··· Dataset records
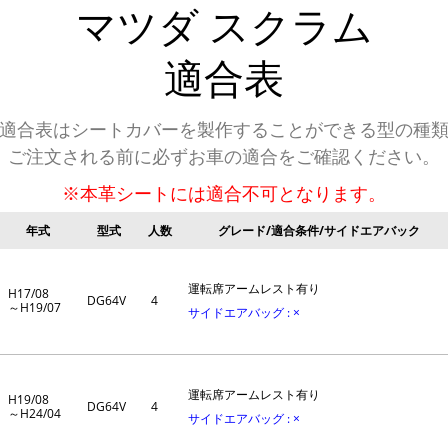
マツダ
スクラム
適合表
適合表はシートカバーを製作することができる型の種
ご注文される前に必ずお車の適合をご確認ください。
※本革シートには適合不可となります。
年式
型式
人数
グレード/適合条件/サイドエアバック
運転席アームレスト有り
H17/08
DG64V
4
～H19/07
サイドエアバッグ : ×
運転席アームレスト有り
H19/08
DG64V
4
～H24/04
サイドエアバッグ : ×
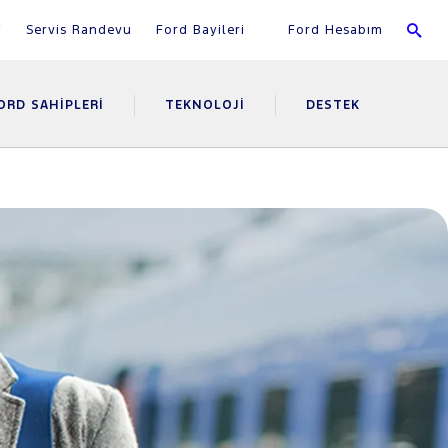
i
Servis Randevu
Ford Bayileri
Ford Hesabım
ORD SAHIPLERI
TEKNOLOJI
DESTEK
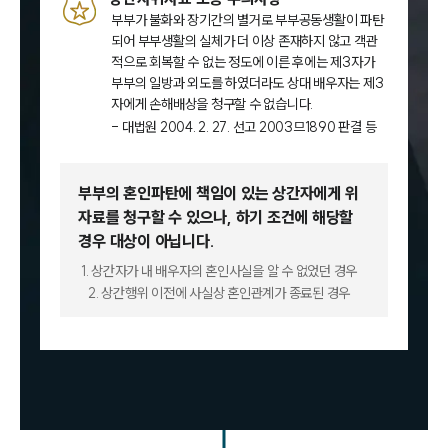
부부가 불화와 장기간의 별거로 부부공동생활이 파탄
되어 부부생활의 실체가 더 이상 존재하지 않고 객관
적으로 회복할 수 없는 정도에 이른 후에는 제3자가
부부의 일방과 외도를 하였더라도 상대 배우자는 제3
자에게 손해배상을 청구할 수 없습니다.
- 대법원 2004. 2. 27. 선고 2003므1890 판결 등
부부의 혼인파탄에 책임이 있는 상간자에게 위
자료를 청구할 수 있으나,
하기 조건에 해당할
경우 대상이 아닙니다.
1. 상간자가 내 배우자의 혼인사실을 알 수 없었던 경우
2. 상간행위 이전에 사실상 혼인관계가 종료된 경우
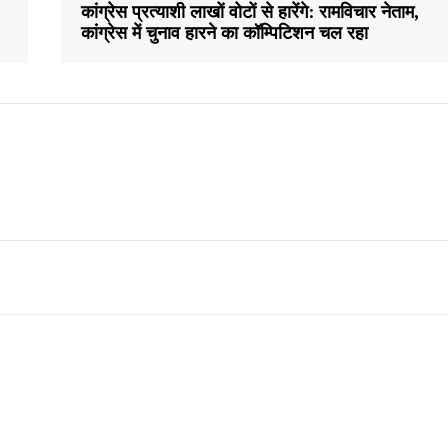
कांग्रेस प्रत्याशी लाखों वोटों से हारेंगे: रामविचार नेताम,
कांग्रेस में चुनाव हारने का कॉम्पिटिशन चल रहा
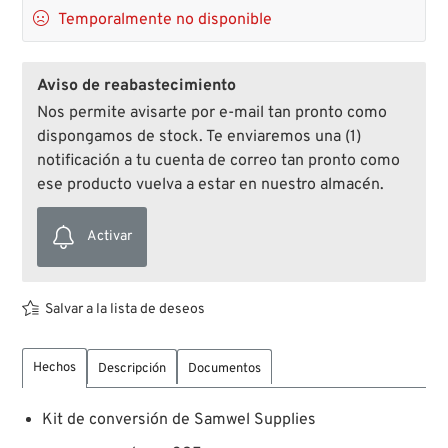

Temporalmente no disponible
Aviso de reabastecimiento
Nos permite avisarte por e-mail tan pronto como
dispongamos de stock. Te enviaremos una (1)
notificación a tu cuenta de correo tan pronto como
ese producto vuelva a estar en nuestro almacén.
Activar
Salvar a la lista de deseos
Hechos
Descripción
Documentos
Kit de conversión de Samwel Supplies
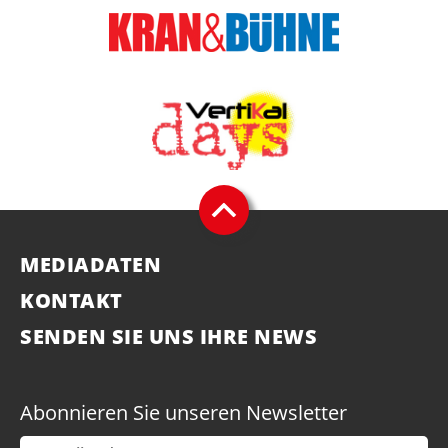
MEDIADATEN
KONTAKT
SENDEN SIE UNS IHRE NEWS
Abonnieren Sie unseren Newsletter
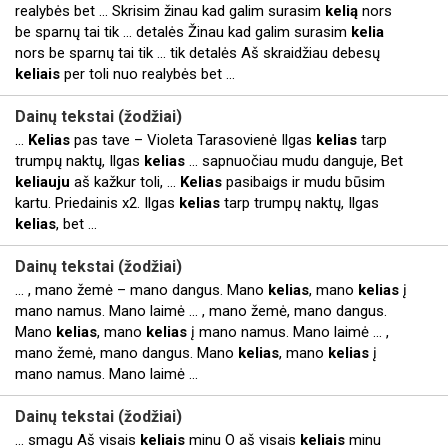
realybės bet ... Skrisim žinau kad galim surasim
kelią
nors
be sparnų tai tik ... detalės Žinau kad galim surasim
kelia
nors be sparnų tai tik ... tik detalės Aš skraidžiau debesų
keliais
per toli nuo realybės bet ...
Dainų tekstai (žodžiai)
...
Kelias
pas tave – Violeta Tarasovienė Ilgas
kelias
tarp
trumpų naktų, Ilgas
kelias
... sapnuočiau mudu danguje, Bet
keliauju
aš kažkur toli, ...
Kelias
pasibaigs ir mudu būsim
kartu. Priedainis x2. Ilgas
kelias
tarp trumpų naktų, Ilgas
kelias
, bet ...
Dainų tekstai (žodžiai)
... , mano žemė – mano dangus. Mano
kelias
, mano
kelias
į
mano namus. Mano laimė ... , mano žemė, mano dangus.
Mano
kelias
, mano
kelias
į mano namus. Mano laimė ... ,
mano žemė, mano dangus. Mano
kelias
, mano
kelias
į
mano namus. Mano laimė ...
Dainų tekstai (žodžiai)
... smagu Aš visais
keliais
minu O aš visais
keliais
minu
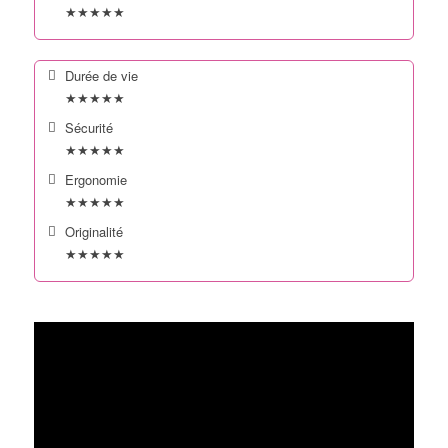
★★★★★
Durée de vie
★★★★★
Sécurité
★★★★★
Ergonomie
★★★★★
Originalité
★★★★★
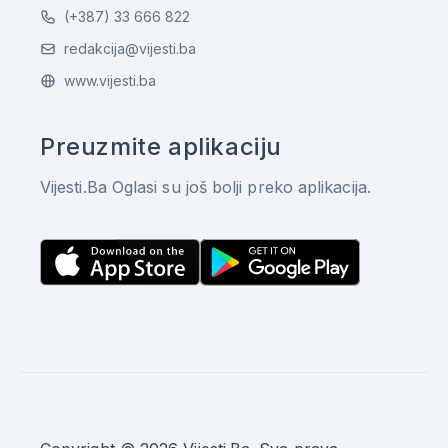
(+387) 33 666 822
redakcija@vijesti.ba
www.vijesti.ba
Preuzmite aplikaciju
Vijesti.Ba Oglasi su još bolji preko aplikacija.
······
Write out exactly the lines of the material above, starting with the first and finishing with the line that contains "į mano namus.", without pictures.

マツダ
スクラム
適合表
適合表はシートカバーを製作することができる型の種
ご注文される前に必ずお車の適合をご確認ください。
※本革シートには適合不可となります。
年式
型式
人数
グレード/適合条件/サイドエアバック
運転席アームレスト有り
H17/08
DG64V
4
～H19/07
サイドエアバッグ : ×
運転席アームレスト有り
H19/08
DG64V
4
～H24/04
サイドエアバッグ : ×
i
Servis Randevu
Ford Bayileri
Ford Hesabım
ORD SAHIPLERI
TEKNOLOJI
DESTEK
부부가 불화와 장기간의 별거로 부부공동생활이 파탄
되어 부부생활의 실체가 더 이상 존재하지 않고 객관
적으로 회복할 수 없는 정도에 이른 후에는 제3자가
부부의 일방과 외도를 하였더라도 상대 배우자는 제3
자에게 손해배상을 청구할 수 없습니다.
- 대법원 2004. 2. 27. 선고 2003므1890 판결 등
부부의 혼인파탄에 책임이 있는 상간자에게 위
자료를 청구할 수 있으나,
하기 조건에 해당할
경우 대상이 아닙니다.
1. 상간자가 내 배우자의 혼인사실을 알 수 없었던 경우
2. 상간행위 이전에 사실상 혼인관계가 종료된 경우
कांग्रेस प्रत्याशी लाखों वोटों से हारेंगे: रामविचार नेताम,
कांग्रेस में चुनाव हारने का कॉम्पिटिशन चल रहा

Temporalmente no disponible
Aviso de reabastecimiento
Nos permite avisarte por e-mail tan pronto como
dispongamos de stock. Te enviaremos una (1)
notificación a tu cuenta de correo tan pronto como
ese producto vuelva a estar en nuestro almacén.
Activar
Salvar a la lista de deseos
Hechos
Descripción
Documentos
Kit de conversión de Samwel Supplies
MEDIADATEN
KONTAKT
SENDEN SIE UNS IHRE NEWS
Abonnieren Sie unseren Newsletter
realybės bet ... Skrisim žinau kad galim surasim
kelią
nors
be sparnų tai tik ... detalės Žinau kad galim surasim
kelia
nors be sparnų tai tik ... tik detalės Aš skraidžiau debesų
keliais
per toli nuo realybės bet ...
Dainų tekstai (žodžiai)
...
Kelias
pas tave – Violeta Tarasovienė Ilgas
kelias
tarp
trumpų naktų, Ilgas
kelias
... sapnuočiau mudu danguje, Bet
keliauju
aš kažkur toli, ...
Kelias
pasibaigs ir mudu būsim
kartu. Priedainis x2. Ilgas
kelias
tarp trumpų naktų, Ilgas
kelias
, bet ...
Dainų tekstai (žodžiai)
... , mano žemė – mano dangus. Mano
kelias
, mano
kelias
į
mano namus. Mano laimė ... , mano žemė, mano dangus.
Mano
kelias
, mano
kelias
į mano namus. Mano laimė ... ,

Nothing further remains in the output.